Breaking the curse of kernelization: budgeted stochastic gradient descent for large-scale SVM training

  • Authors:
  • Zhuang Wang;Koby Crammer;Slobodan Vucetic

  • Affiliations:
  • Department of Computer and Information Sciences, Temple University and Corporate Technology, Siemens Corporation, Princeton, NJ;Department of Electrical Engineering, The Technion, Haifa, Israel;Department of Computer and Information Sciences, Temple University, Philadelphia, PA

  • Venue:
  • The Journal of Machine Learning Research
  • Year:
  • 2012

Quantified Score

Hi-index 0.00

Visualization

Abstract

Online algorithms that process one example at a time are advantageous when dealing with very large data or with data streams. Stochastic Gradient Descent (SGD) is such an algorithm and it is an attractive choice for online Support Vector Machine (SVM) training due to its simplicity and effectiveness. When equipped with kernel functions, similarly to other SVM learning algorithms, SGD is susceptible to the curse of kernelization that causes unbounded linear growth in model size and update time with data size. This may render SGD inapplicable to large data sets.
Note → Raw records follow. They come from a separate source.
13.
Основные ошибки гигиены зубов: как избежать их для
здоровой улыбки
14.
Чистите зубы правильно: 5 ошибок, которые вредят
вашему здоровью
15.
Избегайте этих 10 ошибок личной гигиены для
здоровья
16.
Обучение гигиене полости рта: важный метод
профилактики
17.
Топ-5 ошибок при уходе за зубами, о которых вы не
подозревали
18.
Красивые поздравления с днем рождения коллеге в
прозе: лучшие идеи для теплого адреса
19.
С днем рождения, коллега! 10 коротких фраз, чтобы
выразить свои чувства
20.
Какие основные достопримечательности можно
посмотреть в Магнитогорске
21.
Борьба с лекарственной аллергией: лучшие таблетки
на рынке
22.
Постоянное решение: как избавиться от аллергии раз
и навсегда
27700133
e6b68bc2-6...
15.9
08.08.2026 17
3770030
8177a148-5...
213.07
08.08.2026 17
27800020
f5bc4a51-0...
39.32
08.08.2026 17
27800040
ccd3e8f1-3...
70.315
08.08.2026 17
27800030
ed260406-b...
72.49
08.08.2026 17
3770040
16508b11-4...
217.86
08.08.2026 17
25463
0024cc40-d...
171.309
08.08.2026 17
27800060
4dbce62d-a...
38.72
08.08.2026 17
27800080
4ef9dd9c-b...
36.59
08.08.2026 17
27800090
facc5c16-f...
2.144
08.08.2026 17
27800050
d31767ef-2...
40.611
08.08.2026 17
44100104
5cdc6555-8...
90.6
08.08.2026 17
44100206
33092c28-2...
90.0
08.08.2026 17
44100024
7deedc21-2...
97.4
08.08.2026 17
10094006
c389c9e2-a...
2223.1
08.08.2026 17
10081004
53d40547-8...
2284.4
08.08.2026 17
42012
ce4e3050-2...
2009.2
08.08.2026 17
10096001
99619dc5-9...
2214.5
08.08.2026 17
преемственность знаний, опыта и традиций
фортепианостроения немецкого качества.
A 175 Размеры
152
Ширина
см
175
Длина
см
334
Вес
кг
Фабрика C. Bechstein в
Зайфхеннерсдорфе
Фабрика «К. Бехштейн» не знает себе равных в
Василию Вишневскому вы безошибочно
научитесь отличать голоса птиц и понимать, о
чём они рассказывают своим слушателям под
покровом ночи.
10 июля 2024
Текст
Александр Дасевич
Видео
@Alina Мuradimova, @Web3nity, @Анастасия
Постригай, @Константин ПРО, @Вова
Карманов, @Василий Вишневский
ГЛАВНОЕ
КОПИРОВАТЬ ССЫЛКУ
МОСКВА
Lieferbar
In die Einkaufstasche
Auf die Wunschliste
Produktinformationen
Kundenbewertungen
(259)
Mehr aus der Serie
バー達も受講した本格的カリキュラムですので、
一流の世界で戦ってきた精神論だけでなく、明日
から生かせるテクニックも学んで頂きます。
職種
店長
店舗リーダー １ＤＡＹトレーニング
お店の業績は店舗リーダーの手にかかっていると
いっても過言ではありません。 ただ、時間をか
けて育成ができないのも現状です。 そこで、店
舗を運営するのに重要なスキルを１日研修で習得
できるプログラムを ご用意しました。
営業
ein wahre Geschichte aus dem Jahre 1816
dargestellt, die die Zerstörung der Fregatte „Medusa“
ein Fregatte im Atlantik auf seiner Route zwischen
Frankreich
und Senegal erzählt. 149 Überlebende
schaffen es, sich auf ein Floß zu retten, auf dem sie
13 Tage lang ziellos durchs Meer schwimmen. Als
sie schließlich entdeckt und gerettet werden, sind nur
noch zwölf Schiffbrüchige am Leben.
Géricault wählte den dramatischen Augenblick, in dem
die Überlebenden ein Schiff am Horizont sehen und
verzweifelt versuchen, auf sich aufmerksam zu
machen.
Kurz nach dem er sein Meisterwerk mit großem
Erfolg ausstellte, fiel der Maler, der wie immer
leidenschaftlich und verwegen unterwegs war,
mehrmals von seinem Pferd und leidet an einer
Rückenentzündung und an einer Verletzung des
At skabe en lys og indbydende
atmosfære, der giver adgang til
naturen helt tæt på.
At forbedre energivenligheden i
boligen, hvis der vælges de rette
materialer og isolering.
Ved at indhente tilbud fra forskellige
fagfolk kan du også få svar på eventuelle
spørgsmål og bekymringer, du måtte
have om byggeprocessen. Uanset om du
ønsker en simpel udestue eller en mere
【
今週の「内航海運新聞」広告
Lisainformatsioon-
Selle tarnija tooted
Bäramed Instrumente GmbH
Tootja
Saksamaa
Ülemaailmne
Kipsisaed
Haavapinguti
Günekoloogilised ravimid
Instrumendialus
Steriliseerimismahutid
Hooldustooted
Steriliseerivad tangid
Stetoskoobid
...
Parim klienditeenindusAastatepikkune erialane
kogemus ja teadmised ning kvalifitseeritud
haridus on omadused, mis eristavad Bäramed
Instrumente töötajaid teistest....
We address this issue by presenting a class of Budgeted SGD (BSGD) algorithms for large-scale kernel SVM training which have constant space and constant time complexity per update. Specifically, BSGD keeps the number of support vectors bounded during training through several budget maintenance strategies. We treat the budget maintenance as a source of the gradient error, and show that the gap between the BSGD and the optimal SVM solutions depends on the model degradation due to budget maintenance. To minimize the gap, we study greedy budget maintenance methods based on removal, projection, and merging of support vectors. We propose budgeted versions of several popular online SVM algorithms that belong to the SGD family. We further derive BSGD algorithms for multi-class SVM training. Comprehensive empirical results show that BSGD achieves higher accuracy than the state-of-the-art budgeted online algorithms and comparable to non-budget algorithms, while achieving impressive computational efficiency both in time and space during training and prediction.